Exercise prompt — For this exercise, reproduce the records exactly as they stand and do not carry any images over.

Stored data entries —
═══

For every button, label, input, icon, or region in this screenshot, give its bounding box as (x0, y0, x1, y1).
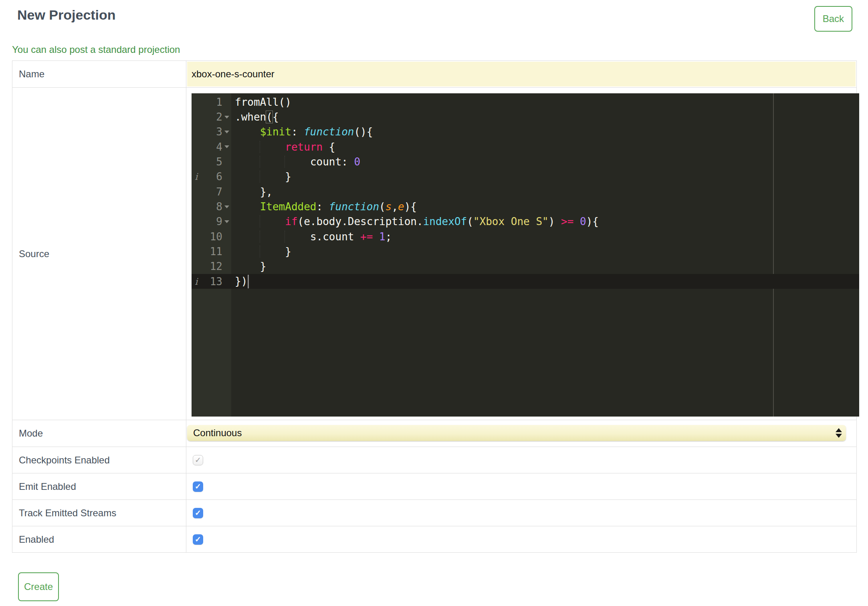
code-text: ItemAdded: function(s,e){ (231, 201, 417, 213)
fold-arrow-icon[interactable] (224, 131, 229, 133)
line-number: 4 (216, 141, 222, 153)
line-number: 8 (216, 201, 222, 213)
mode-select-value: Continuous (193, 427, 242, 438)
page-title: New Projection (17, 7, 868, 23)
enabled-row: Enabled ✓ (12, 526, 857, 553)
enabled-label: Enabled (12, 526, 186, 553)
gutter-cell: 11 (192, 246, 231, 258)
arrow-down-icon (836, 434, 842, 438)
source-code-editor[interactable]: 1fromAll()2.when({3 $init: function(){4 … (192, 93, 859, 417)
info-annotation-icon: i (195, 276, 198, 287)
source-row: Source 1fromAll()2.when({3 $init: functi… (12, 88, 857, 420)
fold-arrow-icon[interactable] (224, 145, 229, 148)
name-row: Name xbox-one-s-counter (12, 61, 857, 88)
code-line[interactable]: 10 s.count += 1; (192, 229, 859, 244)
gutter-cell: i6 (192, 171, 231, 183)
code-text: .when({ (231, 111, 279, 123)
checkpoints-checkbox: ✓ (193, 455, 203, 465)
code-text: }, (231, 186, 273, 198)
checkpoints-row: Checkpoints Enabled ✓ (12, 447, 857, 473)
gutter-cell: 2 (192, 111, 231, 123)
code-line[interactable]: 4 return { (192, 139, 859, 154)
info-annotation-icon: i (195, 171, 198, 182)
mode-row: Mode Continuous (12, 420, 857, 447)
select-stepper-icon (836, 428, 842, 438)
line-number: 9 (216, 215, 222, 228)
code-text: count: 0 (231, 156, 360, 168)
code-line[interactable]: 5 count: 0 (192, 154, 859, 169)
code-line[interactable]: 7 }, (192, 184, 859, 199)
code-editor-lines: 1fromAll()2.when({3 $init: function(){4 … (192, 93, 859, 289)
gutter-cell: 3 (192, 126, 231, 138)
line-number: 2 (216, 111, 222, 123)
back-button[interactable]: Back (814, 6, 852, 32)
gutter-cell: 4 (192, 141, 231, 153)
code-line[interactable]: i13}) (192, 274, 859, 289)
line-number: 1 (216, 96, 222, 108)
code-line[interactable]: 1fromAll() (192, 95, 859, 109)
text-cursor (248, 275, 249, 288)
fold-arrow-icon[interactable] (224, 220, 229, 223)
code-text: $init: function(){ (231, 126, 373, 138)
line-number: 7 (216, 186, 222, 198)
projection-name-input[interactable]: xbox-one-s-counter (187, 62, 856, 87)
enabled-checkbox[interactable]: ✓ (193, 534, 203, 545)
gutter-cell: 8 (192, 201, 231, 213)
source-label: Source (12, 88, 186, 420)
create-button[interactable]: Create (18, 572, 59, 601)
gutter-cell: 12 (192, 260, 231, 272)
track-label: Track Emitted Streams (12, 500, 186, 526)
code-text: }) (231, 275, 249, 288)
gutter-cell: 9 (192, 215, 231, 228)
code-text: if(e.body.Description.indexOf("Xbox One … (231, 215, 599, 228)
standard-projection-link[interactable]: You can also post a standard projection (12, 44, 180, 55)
gutter-cell: 5 (192, 156, 231, 168)
code-line[interactable]: i6 } (192, 169, 859, 184)
gutter-cell: 7 (192, 186, 231, 198)
fold-arrow-icon[interactable] (224, 116, 229, 119)
code-line[interactable]: 8 ItemAdded: function(s,e){ (192, 199, 859, 214)
gutter-cell: i13 (192, 276, 231, 288)
code-line[interactable]: 9 if(e.body.Description.indexOf("Xbox On… (192, 214, 859, 229)
line-number: 13 (210, 276, 222, 288)
track-row: Track Emitted Streams ✓ (12, 500, 857, 526)
mode-label: Mode (12, 420, 186, 447)
mode-select[interactable]: Continuous (187, 425, 846, 441)
line-number: 6 (216, 171, 222, 183)
code-text: return { (231, 141, 335, 153)
line-number: 10 (210, 231, 222, 243)
checkpoints-label: Checkpoints Enabled (12, 447, 186, 473)
fold-arrow-icon[interactable] (224, 205, 229, 208)
emit-label: Emit Enabled (12, 473, 186, 500)
code-line[interactable]: 2.when({ (192, 109, 859, 124)
name-label: Name (12, 61, 186, 88)
gutter-cell: 1 (192, 96, 231, 108)
emit-row: Emit Enabled ✓ (12, 473, 857, 500)
code-line[interactable]: 3 $init: function(){ (192, 125, 859, 139)
projection-form-table: Name xbox-one-s-counter Source 1fromAll(… (12, 60, 857, 553)
code-text: } (231, 260, 266, 272)
code-text: } (231, 171, 291, 183)
track-checkbox[interactable]: ✓ (193, 508, 203, 518)
gutter-cell: 10 (192, 231, 231, 243)
code-line[interactable]: 12 } (192, 259, 859, 274)
line-number: 5 (216, 156, 222, 168)
code-text: s.count += 1; (231, 231, 392, 243)
code-text: fromAll() (231, 96, 291, 108)
line-number: 12 (210, 260, 222, 272)
emit-checkbox[interactable]: ✓ (193, 481, 203, 492)
line-number: 11 (210, 246, 222, 258)
line-number: 3 (216, 126, 222, 138)
code-line[interactable]: 11 } (192, 244, 859, 259)
code-text: } (231, 246, 291, 258)
arrow-up-icon (836, 428, 842, 432)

═══

Response —
For every button, label, input, icon, or region in this screenshot, give its bounding box as (x0, y0, x1, y1).
code-text: ItemAdded: function(s,e){ (231, 201, 417, 213)
fold-arrow-icon[interactable] (224, 131, 229, 133)
line-number: 4 (216, 141, 222, 153)
line-number: 8 (216, 201, 222, 213)
mode-select-value: Continuous (193, 427, 242, 438)
page-title: New Projection (17, 7, 868, 23)
enabled-row: Enabled ✓ (12, 526, 857, 553)
enabled-label: Enabled (12, 526, 186, 553)
gutter-cell: 11 (192, 246, 231, 258)
arrow-down-icon (836, 434, 842, 438)
source-code-editor[interactable]: 1fromAll()2.when({3 $init: function(){4 … (192, 93, 859, 417)
info-annotation-icon: i (195, 276, 198, 287)
source-row: Source 1fromAll()2.when({3 $init: functi… (12, 88, 857, 420)
fold-arrow-icon[interactable] (224, 145, 229, 148)
name-row: Name xbox-one-s-counter (12, 61, 857, 88)
code-line[interactable]: 10 s.count += 1; (192, 229, 859, 244)
gutter-cell: i6 (192, 171, 231, 183)
code-text: .when({ (231, 111, 279, 123)
checkpoints-checkbox: ✓ (193, 455, 203, 465)
code-text: }, (231, 186, 273, 198)
checkpoints-row: Checkpoints Enabled ✓ (12, 447, 857, 473)
gutter-cell: 2 (192, 111, 231, 123)
code-line[interactable]: 4 return { (192, 139, 859, 154)
info-annotation-icon: i (195, 171, 198, 182)
mode-row: Mode Continuous (12, 420, 857, 447)
select-stepper-icon (836, 428, 842, 438)
line-number: 9 (216, 215, 222, 228)
code-text: count: 0 (231, 156, 360, 168)
code-line[interactable]: 5 count: 0 (192, 154, 859, 169)
code-line[interactable]: 7 }, (192, 184, 859, 199)
code-editor-lines: 1fromAll()2.when({3 $init: function(){4 … (192, 93, 859, 289)
gutter-cell: 3 (192, 126, 231, 138)
line-number: 2 (216, 111, 222, 123)
back-button[interactable]: Back (814, 6, 852, 32)
gutter-cell: 4 (192, 141, 231, 153)
code-line[interactable]: i13}) (192, 274, 859, 289)
line-number: 1 (216, 96, 222, 108)
code-line[interactable]: 1fromAll() (192, 95, 859, 109)
text-cursor (248, 275, 249, 288)
fold-arrow-icon[interactable] (224, 220, 229, 223)
code-text: $init: function(){ (231, 126, 373, 138)
line-number: 7 (216, 186, 222, 198)
projection-name-input[interactable]: xbox-one-s-counter (187, 62, 856, 87)
enabled-checkbox[interactable]: ✓ (193, 534, 203, 545)
gutter-cell: 8 (192, 201, 231, 213)
source-label: Source (12, 88, 186, 420)
create-button[interactable]: Create (18, 572, 59, 601)
gutter-cell: 12 (192, 260, 231, 272)
track-label: Track Emitted Streams (12, 500, 186, 526)
code-text: }) (231, 275, 249, 288)
gutter-cell: 9 (192, 215, 231, 228)
code-text: if(e.body.Description.indexOf("Xbox One … (231, 215, 599, 228)
standard-projection-link[interactable]: You can also post a standard projection (12, 44, 180, 55)
gutter-cell: 5 (192, 156, 231, 168)
code-line[interactable]: i6 } (192, 169, 859, 184)
gutter-cell: 7 (192, 186, 231, 198)
fold-arrow-icon[interactable] (224, 116, 229, 119)
code-line[interactable]: 8 ItemAdded: function(s,e){ (192, 199, 859, 214)
gutter-cell: i13 (192, 276, 231, 288)
code-line[interactable]: 9 if(e.body.Description.indexOf("Xbox On… (192, 214, 859, 229)
line-number: 13 (210, 276, 222, 288)
track-row: Track Emitted Streams ✓ (12, 500, 857, 526)
mode-label: Mode (12, 420, 186, 447)
mode-select[interactable]: Continuous (187, 425, 846, 441)
line-number: 6 (216, 171, 222, 183)
code-text: return { (231, 141, 335, 153)
line-number: 10 (210, 231, 222, 243)
checkpoints-label: Checkpoints Enabled (12, 447, 186, 473)
fold-arrow-icon[interactable] (224, 205, 229, 208)
emit-label: Emit Enabled (12, 473, 186, 500)
code-line[interactable]: 2.when({ (192, 109, 859, 124)
name-label: Name (12, 61, 186, 88)
gutter-cell: 1 (192, 96, 231, 108)
emit-row: Emit Enabled ✓ (12, 473, 857, 500)
code-line[interactable]: 3 $init: function(){ (192, 125, 859, 139)
projection-form-table: Name xbox-one-s-counter Source 1fromAll(… (12, 60, 857, 553)
code-text: } (231, 260, 266, 272)
code-text: } (231, 171, 291, 183)
track-checkbox[interactable]: ✓ (193, 508, 203, 518)
gutter-cell: 10 (192, 231, 231, 243)
code-line[interactable]: 12 } (192, 259, 859, 274)
line-number: 5 (216, 156, 222, 168)
code-text: s.count += 1; (231, 231, 392, 243)
code-text: fromAll() (231, 96, 291, 108)
line-number: 12 (210, 260, 222, 272)
emit-checkbox[interactable]: ✓ (193, 481, 203, 492)
line-number: 11 (210, 246, 222, 258)
line-number: 3 (216, 126, 222, 138)
code-line[interactable]: 11 } (192, 244, 859, 259)
code-text: } (231, 246, 291, 258)
arrow-up-icon (836, 428, 842, 432)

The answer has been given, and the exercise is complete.